Climate and Personal Precautions (including eat stroke, prickly heat, precautions in regard to bathing, sleep, etc)

Diet (moderation of alcoholic drinks, avoiding excess animal food, etc)

Drinking Water (water should be boiled, tea and coffee, ice and soda water)

Dwelling house (importance of a dry house, bathroom, servants’ quarters)

Illnesses of the Tropics (bowel complaints)

Malarial Fever

Yellow Fever and Filariasis

Enteric or Typhoid Fever




Diseases of the Liver

Snake Bite


Medical Equipment

About the author (from Wikipedia):

Sir William John Ritchie Simpson (27 April 1855 – 20 September 1931) was a Scottish physician and specialist in tropical medicine.

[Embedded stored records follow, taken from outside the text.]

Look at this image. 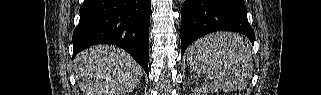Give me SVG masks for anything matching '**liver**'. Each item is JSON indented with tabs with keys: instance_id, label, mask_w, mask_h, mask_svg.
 <instances>
[{
	"instance_id": "6515ba94",
	"label": "liver",
	"mask_w": 321,
	"mask_h": 95,
	"mask_svg": "<svg viewBox=\"0 0 321 95\" xmlns=\"http://www.w3.org/2000/svg\"><path fill=\"white\" fill-rule=\"evenodd\" d=\"M76 78L84 95H127L140 83L142 68L121 48L93 46L77 55Z\"/></svg>"
}]
</instances>
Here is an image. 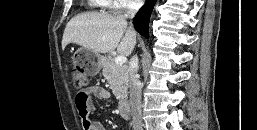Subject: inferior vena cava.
I'll return each instance as SVG.
<instances>
[{"label": "inferior vena cava", "instance_id": "obj_1", "mask_svg": "<svg viewBox=\"0 0 257 130\" xmlns=\"http://www.w3.org/2000/svg\"><path fill=\"white\" fill-rule=\"evenodd\" d=\"M142 3V0H132L124 18H134ZM129 28L134 30L132 26ZM129 88L133 130H142L141 83L138 76V57L136 55L131 58L129 63Z\"/></svg>", "mask_w": 257, "mask_h": 130}]
</instances>
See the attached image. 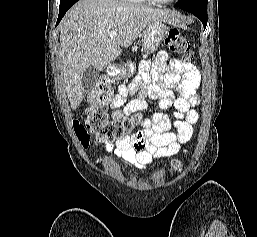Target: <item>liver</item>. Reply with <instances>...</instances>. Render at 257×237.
Returning <instances> with one entry per match:
<instances>
[{
  "label": "liver",
  "instance_id": "liver-1",
  "mask_svg": "<svg viewBox=\"0 0 257 237\" xmlns=\"http://www.w3.org/2000/svg\"><path fill=\"white\" fill-rule=\"evenodd\" d=\"M177 24L175 14L122 3L117 0H80L60 23L61 60L71 108L82 102L85 90L82 75L90 66L99 71L110 65L152 21ZM117 31L114 39L111 31Z\"/></svg>",
  "mask_w": 257,
  "mask_h": 237
}]
</instances>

In 1880 Simpson was appointed medical officer of health for Aberdeen. In 1886 he resigned from this position so he could study at King’s College London. From there he went to Kolkata, India, to become the first medical officer of health for that city. In this position, which he held until 1897, he gained experience in tropical diseases.

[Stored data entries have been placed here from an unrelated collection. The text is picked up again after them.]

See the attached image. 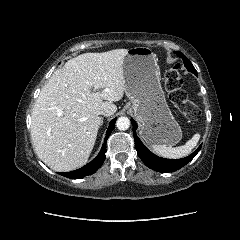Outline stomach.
Listing matches in <instances>:
<instances>
[{"label":"stomach","instance_id":"obj_1","mask_svg":"<svg viewBox=\"0 0 240 240\" xmlns=\"http://www.w3.org/2000/svg\"><path fill=\"white\" fill-rule=\"evenodd\" d=\"M128 107L140 123V135L148 145L173 146L182 138L160 85L156 55L150 48L134 47L123 60Z\"/></svg>","mask_w":240,"mask_h":240}]
</instances>
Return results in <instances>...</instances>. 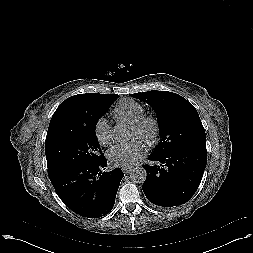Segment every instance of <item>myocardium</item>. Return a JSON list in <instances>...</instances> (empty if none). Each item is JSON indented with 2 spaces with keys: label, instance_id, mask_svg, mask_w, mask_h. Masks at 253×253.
<instances>
[{
  "label": "myocardium",
  "instance_id": "myocardium-1",
  "mask_svg": "<svg viewBox=\"0 0 253 253\" xmlns=\"http://www.w3.org/2000/svg\"><path fill=\"white\" fill-rule=\"evenodd\" d=\"M131 128L136 130L142 140L149 146L157 143L161 131L159 121L152 115L141 116L137 121L131 124ZM147 128H149V133L144 134Z\"/></svg>",
  "mask_w": 253,
  "mask_h": 253
}]
</instances>
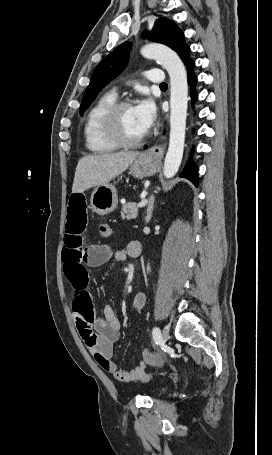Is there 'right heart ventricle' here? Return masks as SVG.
<instances>
[{"mask_svg":"<svg viewBox=\"0 0 272 455\" xmlns=\"http://www.w3.org/2000/svg\"><path fill=\"white\" fill-rule=\"evenodd\" d=\"M115 101L116 94L107 92L96 101L86 115L83 133L85 146L91 153L106 154L118 148L105 137L102 129V118Z\"/></svg>","mask_w":272,"mask_h":455,"instance_id":"1","label":"right heart ventricle"}]
</instances>
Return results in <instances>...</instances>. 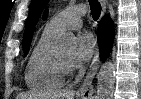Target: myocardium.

Simpson returned to London and in 1898 became professor of hygiene and lecturer in tropical medicine at King’s College. In 1899 he helped found the London School of Tropical Medicine, where he was a lecturer until 1923. For several years he also gave lectures on hygiene at the London School of Medicine for Women. Simpson became a fellow of the Society of Tropical Medicine and Hygiene in 1909. He was on the society’s council from 1911 to 1917, vice-president from 1917 to 1919 and president from 1919 to 1921. He managed to have the society made a royal society.

In 1926 Simpson helped found the Ross Institute in Putney, London. The institute continued the environment-based approach to mosquito control developed by Ronald Ross. It primarily helped British businesses to resolve malaria problems. Simpson left King’s College in 1927. He was the director of the Ross Institute and a physician to the associated Hospital for Tropical Diseases until his death in 1931.

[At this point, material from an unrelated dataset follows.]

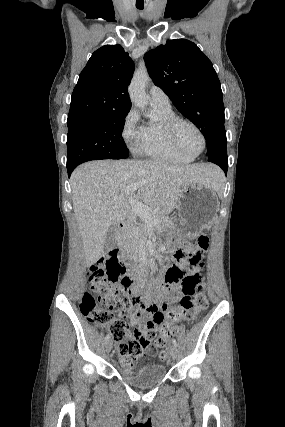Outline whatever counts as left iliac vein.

Simpson was a member of the Naval Medical Consultative Board, the Colonial Medical and Sanitary Committee, the Yellow Fever Commission in West Africa and the Government Commission on Enteric Fever in South Africa from 1900 to 1901 during the Second Boer War. He investigated plague in Hong Kong in 1902, sanitation in Singapore in 1906 and plague and public health in West Africa in 1908. In 1913 he investigated plague and public health in East Africa, and was also a member of the commission on plague in West Africa. In 1924 he wrote a report on sanitation and plague in the mining districts of the Gold Coast. The Roan Antelope Copper Mine in Northern Rhodesia (now Zambia) experienced a high death rate during construction between 1927 and 1930. In 1929 the managers of the mining company in London arranged for the Ross Institute for Tropical Diseases to send an expedition led by Simpson to find what was causing the deaths.